Wednesday, August 09, 2006

NYSE Fines RBC for Proxy Handling

Bloomberg, 9 August 2006

Royal Bank of Canada agreed to pay $80,000 to the New York Stock Exchange to settle allegations that it mishandled proxies, making it the fifth brokerage faulted this year for breaking rules governing votes on corporate actions.

RBC Capital Markets, a unit of Canada's biggest bank, agreed to the fine without admitting or denying wrongdoing, the NYSE said in a statement today. Deutsche Bank AG has drawn the largest fine, paying $1 million in February, followed by UBS AG's $600,000 in June. The fines stem from a 2004 investigation into whether shareholders may be disenfranchised by brokerages that cast too many, or too few, votes on corporate actions.
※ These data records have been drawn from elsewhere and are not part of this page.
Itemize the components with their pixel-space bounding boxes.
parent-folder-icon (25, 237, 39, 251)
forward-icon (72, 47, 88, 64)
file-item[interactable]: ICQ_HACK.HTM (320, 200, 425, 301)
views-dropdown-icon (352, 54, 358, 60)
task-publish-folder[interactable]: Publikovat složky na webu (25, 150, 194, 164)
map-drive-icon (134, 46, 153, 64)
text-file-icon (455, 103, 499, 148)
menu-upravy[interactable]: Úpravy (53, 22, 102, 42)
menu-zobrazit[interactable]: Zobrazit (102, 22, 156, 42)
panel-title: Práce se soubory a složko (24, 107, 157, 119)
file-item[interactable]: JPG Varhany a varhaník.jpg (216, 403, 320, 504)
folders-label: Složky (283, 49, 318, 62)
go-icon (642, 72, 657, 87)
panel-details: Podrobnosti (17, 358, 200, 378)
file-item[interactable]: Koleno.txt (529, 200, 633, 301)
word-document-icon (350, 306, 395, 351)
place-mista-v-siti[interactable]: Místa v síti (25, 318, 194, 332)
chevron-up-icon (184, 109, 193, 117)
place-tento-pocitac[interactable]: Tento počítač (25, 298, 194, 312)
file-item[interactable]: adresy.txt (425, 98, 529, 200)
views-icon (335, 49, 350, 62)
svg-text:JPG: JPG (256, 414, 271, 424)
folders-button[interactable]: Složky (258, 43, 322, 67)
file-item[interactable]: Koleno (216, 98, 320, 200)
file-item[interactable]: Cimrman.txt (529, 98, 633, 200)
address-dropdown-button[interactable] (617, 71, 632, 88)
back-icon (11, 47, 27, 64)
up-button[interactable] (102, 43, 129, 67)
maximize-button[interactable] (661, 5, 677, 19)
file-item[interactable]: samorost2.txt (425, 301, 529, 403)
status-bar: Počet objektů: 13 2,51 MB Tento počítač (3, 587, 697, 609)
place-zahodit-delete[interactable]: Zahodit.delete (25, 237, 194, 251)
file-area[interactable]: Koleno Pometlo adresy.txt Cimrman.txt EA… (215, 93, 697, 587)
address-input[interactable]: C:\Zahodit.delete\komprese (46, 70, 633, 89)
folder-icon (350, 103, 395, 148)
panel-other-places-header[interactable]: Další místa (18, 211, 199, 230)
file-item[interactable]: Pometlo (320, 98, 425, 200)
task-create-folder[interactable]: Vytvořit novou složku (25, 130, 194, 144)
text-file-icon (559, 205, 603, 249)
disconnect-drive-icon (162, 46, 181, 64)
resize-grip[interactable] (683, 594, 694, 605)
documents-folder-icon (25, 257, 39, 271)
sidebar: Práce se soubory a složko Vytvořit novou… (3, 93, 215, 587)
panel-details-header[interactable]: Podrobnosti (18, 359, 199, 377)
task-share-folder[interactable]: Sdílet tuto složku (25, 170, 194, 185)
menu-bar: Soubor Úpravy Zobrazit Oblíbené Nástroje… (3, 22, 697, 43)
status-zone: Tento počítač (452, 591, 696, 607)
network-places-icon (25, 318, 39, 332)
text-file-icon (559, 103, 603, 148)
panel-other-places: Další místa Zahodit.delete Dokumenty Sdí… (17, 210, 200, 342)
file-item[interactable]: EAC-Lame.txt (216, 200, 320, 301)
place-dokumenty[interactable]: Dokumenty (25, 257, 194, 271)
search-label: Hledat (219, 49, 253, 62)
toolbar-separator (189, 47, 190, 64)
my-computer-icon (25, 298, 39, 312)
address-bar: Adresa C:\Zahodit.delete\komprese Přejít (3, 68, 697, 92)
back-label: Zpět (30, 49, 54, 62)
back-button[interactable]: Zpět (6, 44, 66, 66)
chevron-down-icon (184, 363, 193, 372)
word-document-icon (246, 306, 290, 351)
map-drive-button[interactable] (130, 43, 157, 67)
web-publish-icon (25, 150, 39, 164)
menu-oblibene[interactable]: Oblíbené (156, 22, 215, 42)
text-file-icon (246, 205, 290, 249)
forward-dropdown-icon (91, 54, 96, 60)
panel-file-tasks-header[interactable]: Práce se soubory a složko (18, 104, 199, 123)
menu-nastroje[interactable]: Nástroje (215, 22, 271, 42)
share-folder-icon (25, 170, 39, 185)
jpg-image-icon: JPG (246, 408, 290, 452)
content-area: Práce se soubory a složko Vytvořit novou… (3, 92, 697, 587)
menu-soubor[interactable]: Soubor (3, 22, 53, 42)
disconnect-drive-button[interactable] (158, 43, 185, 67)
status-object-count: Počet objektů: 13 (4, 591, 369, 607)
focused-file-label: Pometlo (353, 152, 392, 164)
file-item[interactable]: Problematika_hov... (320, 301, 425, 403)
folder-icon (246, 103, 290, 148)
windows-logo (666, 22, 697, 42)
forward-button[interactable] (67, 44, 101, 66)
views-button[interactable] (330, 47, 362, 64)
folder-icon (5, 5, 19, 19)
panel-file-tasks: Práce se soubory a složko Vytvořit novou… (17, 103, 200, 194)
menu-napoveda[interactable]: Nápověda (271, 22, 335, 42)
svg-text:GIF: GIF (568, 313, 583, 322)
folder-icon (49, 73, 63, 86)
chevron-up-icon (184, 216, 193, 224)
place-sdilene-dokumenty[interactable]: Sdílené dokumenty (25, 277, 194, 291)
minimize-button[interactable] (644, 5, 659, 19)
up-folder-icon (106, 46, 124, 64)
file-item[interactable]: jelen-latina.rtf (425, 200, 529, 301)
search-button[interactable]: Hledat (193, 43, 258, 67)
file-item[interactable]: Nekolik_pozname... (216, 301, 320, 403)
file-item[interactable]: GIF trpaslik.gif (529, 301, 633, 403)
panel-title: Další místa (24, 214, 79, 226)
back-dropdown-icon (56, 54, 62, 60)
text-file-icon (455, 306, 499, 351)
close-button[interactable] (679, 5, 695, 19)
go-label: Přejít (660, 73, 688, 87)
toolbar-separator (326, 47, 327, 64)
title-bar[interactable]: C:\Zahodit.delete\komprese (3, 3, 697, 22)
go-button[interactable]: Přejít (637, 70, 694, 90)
``We want to give the firm message that this is an area where they need to have tighter controls,'' Linda Riefberg, a vice president at NYSE Regulation's enforcement division, said in an interview. ``NYSE Regulation will continue to review firms for compliance with the proxy rules and see if the firms are getting their reconciliation responsibilities right.''

The fine against Toronto-based Royal Bank was announced by the exchange today among 51 disciplinary actions that netted a total of $1.47 million. In 2004, the firm instituted written polices and procedures to correctly tabulate its proxy votes, according to an NYSE disciplinary panel.

``We respect the decision of the NYSE hearing board and are pleased that this is now resolved,'' said Katherine Gay, a spokeswoman for the bank.
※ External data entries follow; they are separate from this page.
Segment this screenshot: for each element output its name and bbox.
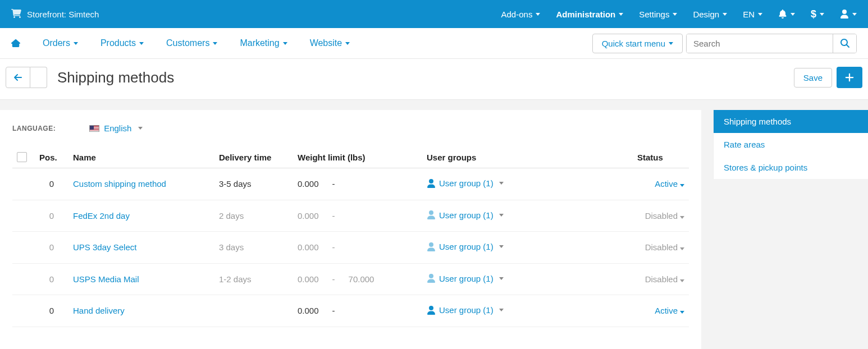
storefront-link[interactable]: Storefront: Simtech <box>27 10 99 19</box>
col-status[interactable]: Status <box>633 146 689 168</box>
nav-bar: Orders Products Customers Marketing Webs… <box>0 28 868 59</box>
language-selector[interactable]: English <box>89 123 143 133</box>
save-button[interactable]: Save <box>794 68 832 88</box>
delivery-time: 3-5 days <box>214 168 293 200</box>
delivery-time <box>214 295 293 327</box>
status-selector[interactable]: Active <box>655 306 684 315</box>
title-actions: Save <box>794 67 862 88</box>
delivery-time: 3 days <box>214 232 293 264</box>
weight-limit: 0.000- <box>293 168 422 200</box>
sidebar-item[interactable]: Stores & pickup points <box>714 156 868 179</box>
weight-limit: 0.000- <box>293 200 422 232</box>
shipping-method-link[interactable]: UPS 3day Select <box>73 242 136 252</box>
shipping-method-link[interactable]: Hand delivery <box>73 306 125 315</box>
caret-down-icon <box>791 13 795 16</box>
table-row: 0Hand delivery0.000-User group (1)Active <box>12 295 689 327</box>
user-group-selector[interactable]: User group (1) <box>427 274 504 283</box>
topbar-left: Storefront: Simtech <box>11 8 99 20</box>
back-dropdown[interactable] <box>30 67 47 88</box>
user-group-selector[interactable]: User group (1) <box>427 178 504 188</box>
language-row: LANGUAGE: English <box>12 123 689 133</box>
side-panel: Shipping methodsRate areasStores & picku… <box>714 110 868 179</box>
select-all-checkbox[interactable] <box>17 152 27 162</box>
status-selector[interactable]: Active <box>655 179 684 189</box>
delivery-time: 2 days <box>214 200 293 232</box>
nav-website[interactable]: Website <box>310 38 350 48</box>
table-row: 0Custom shipping method3-5 days0.000-Use… <box>12 168 689 200</box>
pos-cell[interactable]: 0 <box>35 263 68 295</box>
user-menu[interactable] <box>840 10 857 19</box>
cart-icon <box>11 8 21 20</box>
weight-limit: 0.000-70.000 <box>293 263 422 295</box>
back-button[interactable] <box>6 67 30 88</box>
nav-orders[interactable]: Orders <box>43 38 78 48</box>
sidebar-item[interactable]: Rate areas <box>714 133 868 156</box>
user-group-selector[interactable]: User group (1) <box>427 242 504 251</box>
caret-down-icon <box>345 42 350 45</box>
caret-down-icon <box>138 127 143 130</box>
status-selector[interactable]: Disabled <box>645 211 684 221</box>
caret-down-icon <box>536 13 540 16</box>
caret-down-icon <box>820 13 824 16</box>
caret-down-icon <box>723 13 727 16</box>
shipping-methods-table: Pos. Name Delivery time Weight limit (lb… <box>12 146 689 327</box>
main-panel: LANGUAGE: English Pos. Name Delivery t <box>0 110 701 349</box>
quick-start-menu[interactable]: Quick start menu <box>592 34 683 53</box>
add-button[interactable] <box>837 67 862 88</box>
status-selector[interactable]: Disabled <box>645 242 684 252</box>
shipping-method-link[interactable]: Custom shipping method <box>73 179 166 189</box>
nav-customers[interactable]: Customers <box>166 38 217 48</box>
title-bar: Shipping methods Save <box>0 59 868 100</box>
shipping-method-link[interactable]: USPS Media Mail <box>73 274 139 284</box>
user-group-selector[interactable]: User group (1) <box>427 210 504 220</box>
col-usergroups[interactable]: User groups <box>422 146 633 168</box>
caret-down-icon <box>213 42 217 45</box>
table-row: 0USPS Media Mail1-2 days0.000-70.000User… <box>12 263 689 295</box>
menu-addons[interactable]: Add-ons <box>501 10 541 19</box>
content-wrap: LANGUAGE: English Pos. Name Delivery t <box>0 110 868 349</box>
nav-marketing[interactable]: Marketing <box>240 38 287 48</box>
sidebar-item[interactable]: Shipping methods <box>714 110 868 133</box>
weight-limit: 0.000- <box>293 295 422 327</box>
weight-limit: 0.000- <box>293 232 422 264</box>
caret-down-icon <box>619 13 623 16</box>
search-input[interactable] <box>687 34 833 53</box>
col-pos[interactable]: Pos. <box>35 146 68 168</box>
table-row: 0FedEx 2nd day2 days0.000-User group (1)… <box>12 200 689 232</box>
pos-cell[interactable]: 0 <box>35 295 68 327</box>
nav-products[interactable]: Products <box>100 38 144 48</box>
status-selector[interactable]: Disabled <box>645 274 684 284</box>
pos-cell[interactable]: 0 <box>35 200 68 232</box>
table-row: 0UPS 3day Select3 days0.000-User group (… <box>12 232 689 264</box>
home-icon[interactable] <box>11 39 20 48</box>
col-name[interactable]: Name <box>68 146 214 168</box>
menu-settings[interactable]: Settings <box>639 10 677 19</box>
col-select <box>12 146 35 168</box>
caret-down-icon <box>669 42 673 45</box>
delivery-time: 1-2 days <box>214 263 293 295</box>
caret-down-icon <box>673 13 677 16</box>
top-bar: Storefront: Simtech Add-ons Administrati… <box>0 0 868 28</box>
shipping-method-link[interactable]: FedEx 2nd day <box>73 211 130 221</box>
menu-administration[interactable]: Administration <box>556 10 623 19</box>
user-group-selector[interactable]: User group (1) <box>427 305 504 315</box>
menu-design[interactable]: Design <box>693 10 727 19</box>
page-title: Shipping methods <box>57 69 794 86</box>
flag-us-icon <box>89 125 99 132</box>
menu-language[interactable]: EN <box>743 10 762 19</box>
topbar-right: Add-ons Administration Settings Design E… <box>501 8 857 20</box>
back-button-group <box>6 67 47 88</box>
search-button[interactable] <box>833 34 856 53</box>
notifications-icon[interactable] <box>778 10 795 19</box>
search-group <box>686 34 857 53</box>
pos-cell[interactable]: 0 <box>35 232 68 264</box>
col-weight[interactable]: Weight limit (lbs) <box>293 146 422 168</box>
caret-down-icon <box>758 13 762 16</box>
currency-menu[interactable]: $ <box>811 8 824 20</box>
nav-left: Orders Products Customers Marketing Webs… <box>11 38 350 48</box>
language-label: LANGUAGE: <box>12 125 56 132</box>
pos-cell[interactable]: 0 <box>35 168 68 200</box>
col-delivery[interactable]: Delivery time <box>214 146 293 168</box>
caret-down-icon <box>74 42 78 45</box>
caret-down-icon <box>139 42 144 45</box>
Daiwa Securities America Inc., the U.S. unit of Japan's second-largest brokerage, drew the largest fine announced today, agreeing to pay $250,000 for failing to retain some e-mails and business records.
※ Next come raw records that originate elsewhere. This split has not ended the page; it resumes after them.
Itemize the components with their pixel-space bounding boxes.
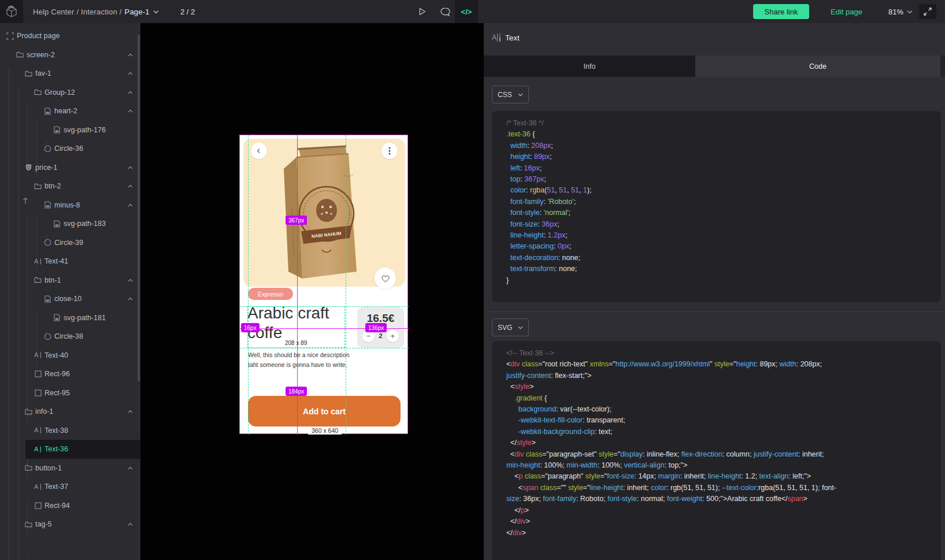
chevron-up-icon[interactable] (128, 53, 133, 57)
code-line: <div class="paragraph-set" style="displa… (506, 449, 935, 460)
layer-row-btn-2[interactable]: btn-2 (0, 177, 140, 196)
code-line: font-size: 36px; (506, 219, 935, 230)
chevron-up-icon[interactable] (128, 522, 133, 526)
folder-icon (24, 407, 33, 416)
svg-format-dropdown[interactable]: SVG (492, 318, 529, 336)
layer-row-svg-path-183[interactable]: svg-path-183 (0, 214, 140, 233)
layer-row-button-1[interactable]: button-1 (0, 459, 140, 478)
layer-row-close-10[interactable]: close-10 (0, 290, 140, 309)
layer-row-rect-95[interactable]: Rect-95 (0, 384, 140, 403)
layer-label: svg-path-181 (64, 314, 106, 322)
layer-label: screen-2 (27, 51, 55, 59)
layer-label: svg-path-183 (64, 220, 106, 228)
chevron-up-icon[interactable] (128, 279, 133, 282)
svg-code-block[interactable]: <!-- Text-36 --><div class="root rich-te… (492, 341, 941, 560)
layer-row-product page[interactable]: Product page (0, 27, 140, 46)
layer-row-text-37[interactable]: AText-37 (0, 477, 140, 496)
layer-row-text-38[interactable]: AText-38 (0, 421, 140, 440)
code-line: <style> (506, 381, 935, 392)
chevron-up-icon[interactable] (128, 109, 133, 113)
artboard-product-page[interactable]: NABI NAHUM Expresso Arabic craft coffe 1… (239, 135, 408, 434)
svg-text:A: A (34, 427, 39, 433)
frame-icon (6, 32, 14, 40)
favorite-button[interactable] (375, 268, 396, 289)
layer-label: Text-37 (45, 483, 68, 491)
code-line: background: var(--text-color); (506, 404, 935, 415)
edit-page-link[interactable]: Edit page (831, 0, 862, 23)
add-to-cart-button[interactable]: Add to cart (248, 396, 401, 427)
code-line: font-family: 'Roboto'; (506, 196, 935, 207)
breadcrumb-path: Help Center / Interaction / (33, 8, 122, 16)
code-icon: </> (461, 8, 472, 16)
layer-row-text-40[interactable]: AText-40 (0, 346, 140, 365)
layer-row-heart-2[interactable]: heart-2 (0, 102, 140, 121)
layer-label: close-10 (54, 295, 81, 303)
layer-row-price-1[interactable]: price-1 (0, 158, 140, 177)
layer-row-svg-path-181[interactable]: svg-path-181 (0, 309, 140, 328)
layer-row-rect-94[interactable]: Rect-94 (0, 496, 140, 516)
text-layer-icon: A​╽ (492, 34, 502, 42)
layer-label: Circle-38 (54, 332, 83, 340)
text-icon: A (34, 351, 42, 359)
play-icon (417, 6, 427, 17)
css-code-block[interactable]: /* Text-36 */.text-36 { width: 208px; he… (492, 111, 941, 302)
back-button[interactable] (251, 143, 267, 159)
layer-row-circle-38[interactable]: Circle-38 (0, 327, 140, 346)
chevron-up-icon[interactable] (128, 184, 133, 188)
app-logo[interactable] (0, 0, 23, 23)
comments-button[interactable] (433, 0, 457, 23)
svg-file-icon (53, 125, 61, 134)
chevron-up-icon[interactable] (128, 410, 133, 413)
zoom-level-value: 81% (888, 8, 903, 16)
rect-icon (34, 388, 42, 397)
guide-horizontal (240, 348, 409, 348)
layer-row-screen-2[interactable]: screen-2 (0, 46, 140, 65)
measure-badge-bottom: 184px (286, 387, 307, 396)
chevron-up-icon[interactable] (128, 166, 133, 169)
folder-icon (34, 276, 42, 284)
code-line: <!-- Text-36 --> (506, 348, 935, 359)
layer-row-minus-8[interactable]: minus-8 (0, 196, 140, 215)
layer-row-circle-39[interactable]: Circle-39 (0, 233, 140, 253)
layer-row-tag-5[interactable]: tag-5 (0, 515, 140, 534)
layer-row-svg-path-176[interactable]: svg-path-176 (0, 121, 140, 140)
css-format-dropdown[interactable]: CSS (492, 86, 529, 103)
code-mode-button[interactable]: </> (455, 0, 478, 23)
layer-row-info-1[interactable]: info-1 (0, 402, 140, 421)
layer-label: info-1 (35, 407, 53, 416)
code-line: font-style: 'normal'; (506, 207, 935, 218)
zoom-level-dropdown[interactable]: 81% (888, 0, 913, 23)
layer-row-text-36[interactable]: AText-36 (0, 440, 140, 459)
preview-play-button[interactable] (410, 0, 433, 23)
layer-row-rect-96[interactable]: Rect-96 (0, 365, 140, 384)
fullscreen-button[interactable] (919, 4, 936, 19)
svg-file-icon (53, 313, 61, 322)
layer-row-btn-1[interactable]: btn-1 (0, 271, 140, 290)
rect-icon (34, 370, 42, 379)
quantity-increase-button[interactable]: + (387, 330, 399, 342)
layer-label: price-1 (35, 164, 57, 172)
layer-label: svg-path-176 (64, 126, 106, 134)
tab-code[interactable]: Code (695, 55, 940, 77)
tree-guide (27, 556, 28, 560)
svg-dropdown-value: SVG (498, 324, 512, 332)
more-menu-button[interactable] (381, 143, 398, 159)
category-tag[interactable]: Expresso (248, 288, 293, 300)
tab-info[interactable]: Info (484, 55, 695, 77)
chevron-up-icon[interactable] (128, 466, 133, 470)
sidebar-scrollbar[interactable] (138, 35, 140, 381)
chevron-up-icon[interactable] (128, 203, 133, 207)
layer-row-circle-36[interactable]: Circle-36 (0, 139, 140, 158)
chevron-up-icon[interactable] (128, 297, 133, 301)
layer-row-text-41[interactable]: AText-41 (0, 252, 140, 271)
code-line: width: 208px; (506, 140, 935, 151)
share-link-button[interactable]: Share link (753, 4, 809, 19)
layer-row-group-12[interactable]: Group-12 (0, 83, 140, 102)
breadcrumb[interactable]: Help Center / Interaction / Page-1 (33, 0, 159, 23)
chevron-up-icon[interactable] (128, 72, 133, 75)
layer-row-fav-1[interactable]: fav-1 (0, 64, 140, 83)
chevron-up-icon[interactable] (128, 91, 133, 94)
layers-tree: Product pagescreen-2fav-1Group-12heart-2… (0, 27, 140, 534)
panel-scrollbar-track[interactable] (940, 55, 945, 77)
design-canvas[interactable]: NABI NAHUM Expresso Arabic craft coffe 1… (140, 23, 484, 560)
``We are satisfied that this settlement recognizes our improvements in our record keeping and internal review procedures and resolves our open issues with the exchange,'' a Daiwa spokeswoman said.

In addition to Deutsche Bank, Germany's biggest bank, and UBS, Europe's largest, Goldman Sachs Group Inc. and Credit Suisse Group have also been fined by the exchange for mishandling proxies. All the firms agreed to pay the fines without admitting or denying wrongdoing.

None of the violations cited by the NYSE in its investigation affected the outcome of votes on corporate actions, the exchange said.